Lenders unhappy at government snub to visiting team

Vol 6, PW 26 (12 Mar 03) People & Policy

RARELY DO investment bankers use such strong language; they can't afford to, given the nature of their business.

But when they do, it normally means they have had enough and are unwilling to put up with any more. Such sentiments resonate in the firmly worded Dabhol letter sent last month by ABN Amro to finance secretary Subbaram Narayan.

In short the banks feel Delhi is taking them for granted. "We were disappointed that you (Dr Narayan) were unable to meet our representative along with representatives of OPIC earlier this month in order to discuss the project." ABN reminds Narayan: "Offshore banks are major stakeholders in the project.

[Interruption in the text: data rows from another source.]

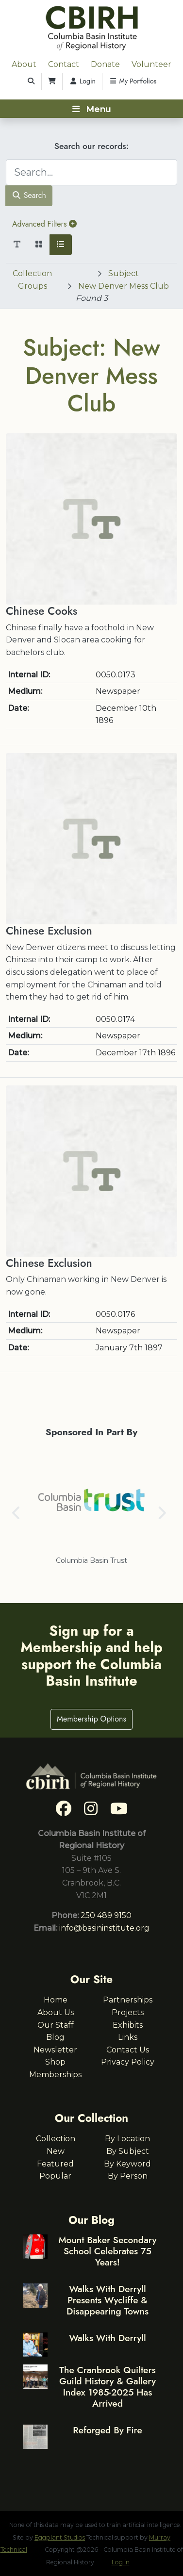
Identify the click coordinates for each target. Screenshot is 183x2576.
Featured (55, 2163)
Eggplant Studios (59, 2537)
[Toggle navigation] (91, 108)
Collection (55, 2138)
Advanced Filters (44, 224)
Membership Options (91, 1718)
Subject (123, 273)
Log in (121, 2562)
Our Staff (55, 2025)
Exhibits (128, 2025)
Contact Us (127, 2049)
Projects (128, 2012)
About (24, 64)
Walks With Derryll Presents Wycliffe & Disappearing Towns (108, 2300)
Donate (105, 64)
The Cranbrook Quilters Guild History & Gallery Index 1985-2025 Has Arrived (107, 2386)
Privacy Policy (127, 2062)
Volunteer (151, 64)
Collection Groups (32, 280)
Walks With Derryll (107, 2338)
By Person (128, 2176)
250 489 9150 (106, 1915)
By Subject (127, 2151)
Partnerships (127, 1999)
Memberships (55, 2074)
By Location (127, 2138)
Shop (55, 2062)
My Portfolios (132, 81)
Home (55, 1999)
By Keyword (127, 2163)
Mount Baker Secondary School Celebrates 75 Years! (107, 2251)
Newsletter (55, 2049)
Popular (55, 2176)
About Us (55, 2012)
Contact (63, 64)
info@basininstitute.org (104, 1928)
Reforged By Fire (107, 2430)
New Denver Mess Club (123, 286)
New (56, 2151)
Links (127, 2037)
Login (82, 81)
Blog (55, 2037)
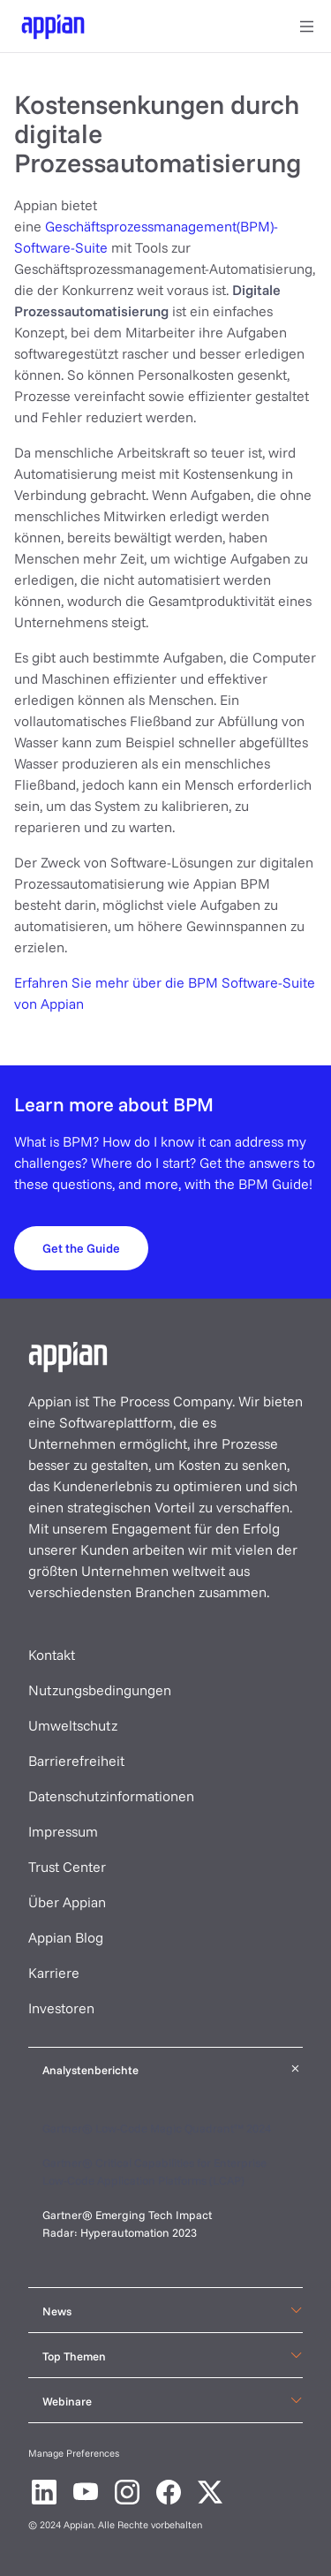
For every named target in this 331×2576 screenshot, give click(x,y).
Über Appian (67, 1902)
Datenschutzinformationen (111, 1796)
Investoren (61, 2008)
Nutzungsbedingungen (99, 1690)
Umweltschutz (72, 1725)
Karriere (53, 1972)
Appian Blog (65, 1937)
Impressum (63, 1831)
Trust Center (67, 1866)
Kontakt (51, 1654)
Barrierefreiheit (76, 1760)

We have substantial outstandings and through our intercreditor and security rights, the right to approve any restructuring. The failure to involve us in any meaningful way seriously prejudices the prospects of resolving the difficulties affecting the project." The banks also tell Narayan they are unwilling to wait any longer for the government of India to get its act together and revive the project.

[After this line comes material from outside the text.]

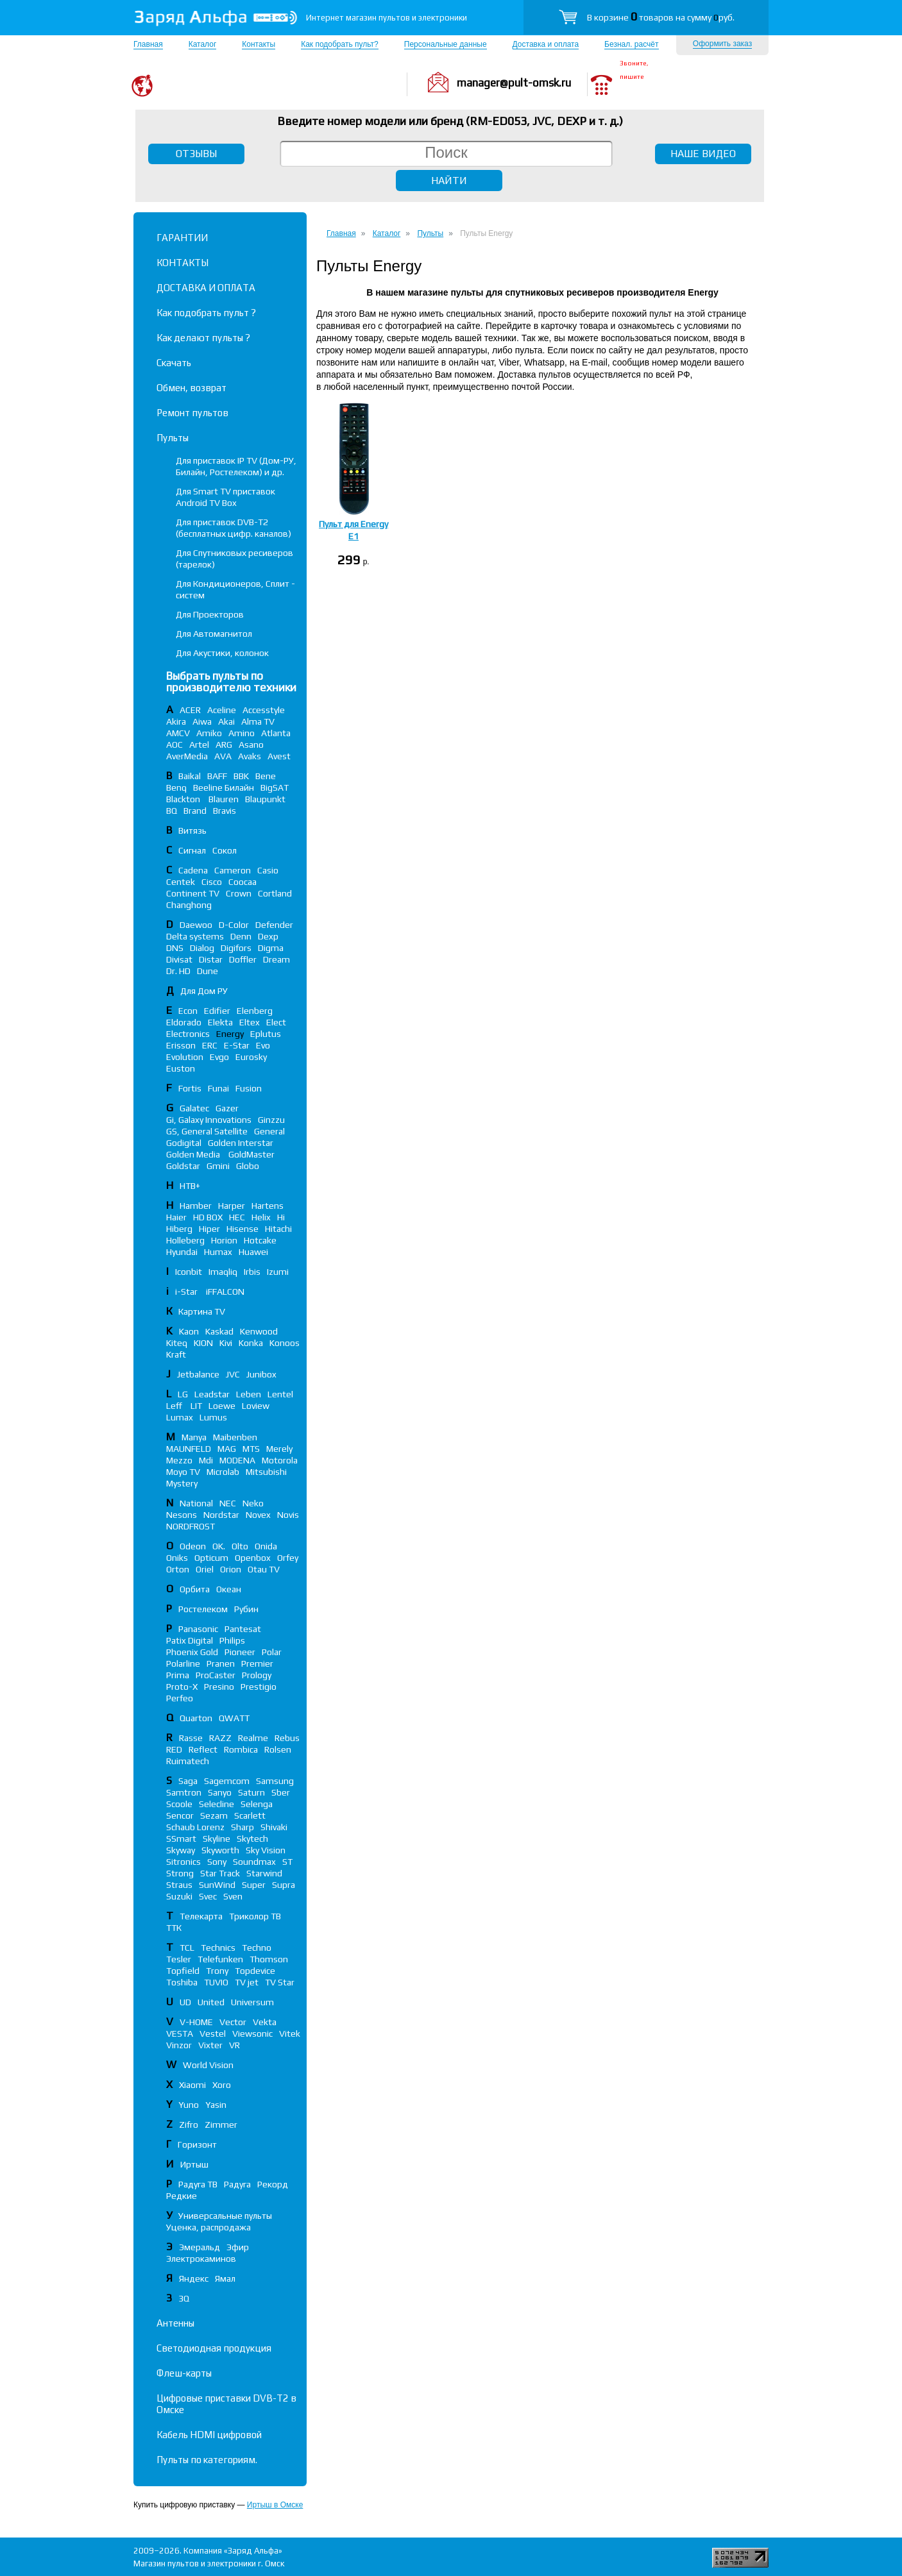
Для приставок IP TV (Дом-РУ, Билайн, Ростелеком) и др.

"Given the lack of progress over the last 18 months and the extensive costs already incurred by us, we are no longer able to support a restructuring of the project." The banks make it clear there is little chance of them reversing their present decision, even though Delhi is now taking some steps to address their concerns. "We understand the government of India is now seeking to resolve the difficulties affecting the project.

We welcome such an initiative but the history of the project prevents us from reviewing our decision to pursue our legal rights at this stage."